# What you will do
All lines from the one with "elhor em ambientes preparados que respeit" to the end of the entries below must be written out exactly. Leave out any other line.

# Collected data
>>>>

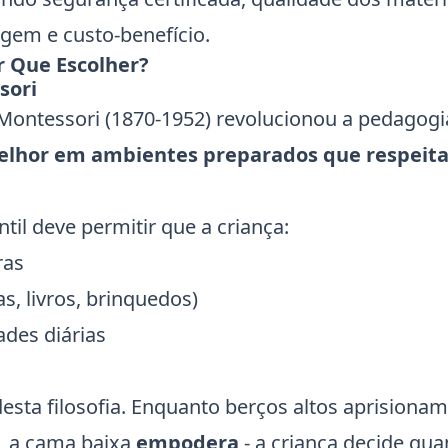
agem e custo-benefício.
 Que Escolher?
sori
 Montessori (1870-1952) revolucionou a pedagogi
elhor em ambientes preparados que respeit
il deve permitir que a criança:
ras
s, livros, brinquedos)
ades diárias
esta filosofia. Enquanto berços altos aprisionam
), a cama baixa
empodera
- a criança decide qu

<<<<

# Task answer
elhor em ambientes preparados que respeit
il deve permitir que a criança:
ras
s, livros, brinquedos)
ades diárias
esta filosofia. Enquanto berços altos aprisionam
), a cama baixa
empodera
- a criança decide qu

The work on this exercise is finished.